Телефон во внутреннем кармане рокерской куртки Дмитрия Кожухова разразился колокольным звоном, вызывая легкую панику у водителей, мимо которых проносился его «Харлей». Кожан прижался к обочине и ответил на вызов.
– Привет, Дима, это Ольга.
– Привет, доктор Оля. Я жив, здоров, в хирургическом вмешательстве, слава богу, не нуждаюсь.
– Погоди, у меня серьёзный разговор.
– Что-то с Андрюхой?
– У него навязчивая идея, причём этот диагноз к тебе относится не в меньшей степени. Я сейчас о другом.
– В чём проблема?
– Скажи, фонд «Панацея» – это ваша… – она замялась, – выдумка?
– С чего ты взяла?
– Ты что, хочешь, чтобы я совсем обиделась? Я же соображаю, что если вы надумали с клонированием связываться, то вам специалисты нужны.
– Оль, вот честное октябрятское, ни я, ни твой благоверный к этому фонду не имеем никакого отношения, вот крест тебе на пузе жёлтой краской.
– Не надо мне креста на пузе!
– Да ну, у тебя и пуза-то нет, – хмыкнул Кожан.
– Оставь мою фигуру в покое!
– А каким боком эта самая «Панацея» тебя касается?
– Дим, я работаю в научно-исследовательском центре трансплантации органов. Как ты считаешь, клонирование меня касается или нет?!
– Ну да, касается. Извини, не подумав ляпнул, дурак, вашбродь, виноват, исправлюсь!
– Чёрта с два ты исправишься! – недовольно отозвалась доктор Оля. – Но если этот фонд не ваш, тогда чей? Я же не первый год в этой области работаю. Все медицинские организации, которые специализируются на клонировании и генной инженерии, нам как родные.
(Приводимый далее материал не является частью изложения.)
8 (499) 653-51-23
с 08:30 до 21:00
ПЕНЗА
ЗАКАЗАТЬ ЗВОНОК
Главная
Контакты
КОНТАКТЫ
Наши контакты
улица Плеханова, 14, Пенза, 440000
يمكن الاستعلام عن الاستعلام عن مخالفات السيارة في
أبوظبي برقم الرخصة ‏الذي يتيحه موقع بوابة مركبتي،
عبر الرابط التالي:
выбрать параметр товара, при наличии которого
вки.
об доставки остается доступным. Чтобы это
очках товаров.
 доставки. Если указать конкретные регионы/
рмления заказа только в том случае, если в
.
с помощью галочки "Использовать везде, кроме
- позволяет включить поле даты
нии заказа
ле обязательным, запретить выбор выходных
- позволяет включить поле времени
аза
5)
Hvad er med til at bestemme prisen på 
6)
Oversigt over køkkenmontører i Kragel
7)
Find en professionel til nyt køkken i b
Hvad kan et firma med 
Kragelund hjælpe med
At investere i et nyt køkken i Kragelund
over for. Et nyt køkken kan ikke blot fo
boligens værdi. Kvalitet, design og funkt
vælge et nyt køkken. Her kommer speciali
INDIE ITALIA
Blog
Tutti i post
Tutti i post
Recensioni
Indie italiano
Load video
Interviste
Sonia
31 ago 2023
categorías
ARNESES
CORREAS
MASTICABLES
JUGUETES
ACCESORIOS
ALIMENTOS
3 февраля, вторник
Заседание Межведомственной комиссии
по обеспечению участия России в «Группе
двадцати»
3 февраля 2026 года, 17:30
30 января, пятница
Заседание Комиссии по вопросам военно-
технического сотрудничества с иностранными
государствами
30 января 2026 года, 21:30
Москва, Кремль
Вдруг эта «Панацея» возникает из небытия и швыряется деньгами. Ты знаешь размеры их грантов?
– Представления не имею.
– Так я тебе скажу: миллион долларов, семьсот пятьдесят тысяч и пятьсот, и поощрительные в неизвестном количестве по пятьдесят тысяч. Я была уверена, что это ваших рук дело.
– Начинание, конечно, благое, но, извини, не наше.
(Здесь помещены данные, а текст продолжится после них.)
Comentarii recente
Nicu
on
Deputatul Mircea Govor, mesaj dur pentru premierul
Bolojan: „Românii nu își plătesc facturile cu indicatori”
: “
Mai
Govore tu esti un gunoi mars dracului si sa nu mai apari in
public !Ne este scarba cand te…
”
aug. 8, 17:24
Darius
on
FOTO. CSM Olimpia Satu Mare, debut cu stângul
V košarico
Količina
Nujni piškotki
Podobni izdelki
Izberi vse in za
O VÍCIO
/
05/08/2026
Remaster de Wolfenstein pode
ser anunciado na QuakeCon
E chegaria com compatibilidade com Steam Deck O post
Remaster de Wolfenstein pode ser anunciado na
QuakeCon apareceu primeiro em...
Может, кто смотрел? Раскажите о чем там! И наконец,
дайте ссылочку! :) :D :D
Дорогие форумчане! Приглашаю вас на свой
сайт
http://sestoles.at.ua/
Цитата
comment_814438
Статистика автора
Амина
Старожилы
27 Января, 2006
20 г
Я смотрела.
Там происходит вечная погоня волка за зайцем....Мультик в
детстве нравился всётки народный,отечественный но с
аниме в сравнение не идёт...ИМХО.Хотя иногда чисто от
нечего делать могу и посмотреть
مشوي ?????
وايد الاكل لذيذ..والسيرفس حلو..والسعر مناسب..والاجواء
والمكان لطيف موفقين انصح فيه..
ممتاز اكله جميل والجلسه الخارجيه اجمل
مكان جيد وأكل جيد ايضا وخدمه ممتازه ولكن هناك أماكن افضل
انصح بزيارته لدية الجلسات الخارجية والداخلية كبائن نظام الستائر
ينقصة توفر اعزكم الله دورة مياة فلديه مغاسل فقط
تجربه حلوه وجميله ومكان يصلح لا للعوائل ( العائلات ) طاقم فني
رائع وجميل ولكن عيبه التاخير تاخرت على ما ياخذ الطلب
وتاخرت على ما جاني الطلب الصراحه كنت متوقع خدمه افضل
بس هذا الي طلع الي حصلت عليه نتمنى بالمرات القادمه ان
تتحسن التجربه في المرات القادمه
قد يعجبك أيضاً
– Дуристика какая-то, – проговорила Ольга. – Благое начинание… – повторила она. – Я об этом хотела с тобой серьёзно поговорить.
– Что мешает?
– Лучше всего с глазу на глаз.
– Хорошо, в десяти минутах ходьбы от твоего центра есть кафе «Эдельвейс». Можешь через двадцать минут выйти?
– Могу. А там?..
– Там безопасно.
– Ладно, я буду.
– Всё, отбой! – он нажал красную кнопку. Ровно через три секунды малиновый звон в телефонном динамике повторился.
– Шеф, – докладывал один из сотрудников, – только что зафиксирована попытка пристроиться на твой канал связи во время разговора. Мы её пресекли.
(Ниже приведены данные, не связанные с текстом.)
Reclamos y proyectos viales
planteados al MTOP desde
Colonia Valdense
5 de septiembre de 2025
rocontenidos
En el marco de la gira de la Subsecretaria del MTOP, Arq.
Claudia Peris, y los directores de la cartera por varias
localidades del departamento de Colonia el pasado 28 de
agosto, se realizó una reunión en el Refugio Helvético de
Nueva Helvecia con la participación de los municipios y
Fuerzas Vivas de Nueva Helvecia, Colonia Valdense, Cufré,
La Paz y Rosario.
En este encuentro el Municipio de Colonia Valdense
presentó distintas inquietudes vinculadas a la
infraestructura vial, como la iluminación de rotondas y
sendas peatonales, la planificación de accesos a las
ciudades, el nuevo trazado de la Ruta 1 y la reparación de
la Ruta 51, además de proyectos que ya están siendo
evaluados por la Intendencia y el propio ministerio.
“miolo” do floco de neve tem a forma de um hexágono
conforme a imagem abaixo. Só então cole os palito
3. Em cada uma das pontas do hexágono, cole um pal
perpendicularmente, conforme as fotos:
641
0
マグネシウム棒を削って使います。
– Ага, прослушечка, – радуясь непонятно чему, усмехнулся Кожухов. – Значит, не забыли о нас вражины злые.
– Похоже, кто-то под вас копает.
– Ну, в эту игру можно играть вдвоём. Скажи-ка Тихому, чтобы взял тройку и оперативно выяснил всё, что только можно, по медицинскому благотворительному фонду «Панацея». Задание понятно?
– Так точно!
– Выполнять.
В кафе «Эдельвейс» в этот час было пусто, негромко играла музыка, и в молчаливом телевизоре судорожно корчились загорелые красотки в бикини, между ними прыгало что-то мужского пола, размахивая бабуинскими кривыми руками, переступая с ноги на ногу в широченных полуспущенных штанах. Ольга сидела за столиком с чашечкой кофе. Кивнув ей, Кожухов подошёл к бармену и молча указал на зеркало. Тот нажал кнопку под стойкой. Отражающая поверхность тихо отъехала в сторону, открывая проход в небольшую, обитую чем-то мягким комнату для переговоров. Еще несколько секунд – и стекло вернулось на место, позволяя им видеть и слышать происходящее в зазеркалье. Ольга нахмурилась.
– К чему все эти понты?
– Сама же хотела пообщаться с глазу на глаз.
– Можно было просто кофе выпить и поговорить.
– Здесь точно не прослушают и не запишут.
– Тоже ваши мальчишечьи игры, – отмахнулась врач.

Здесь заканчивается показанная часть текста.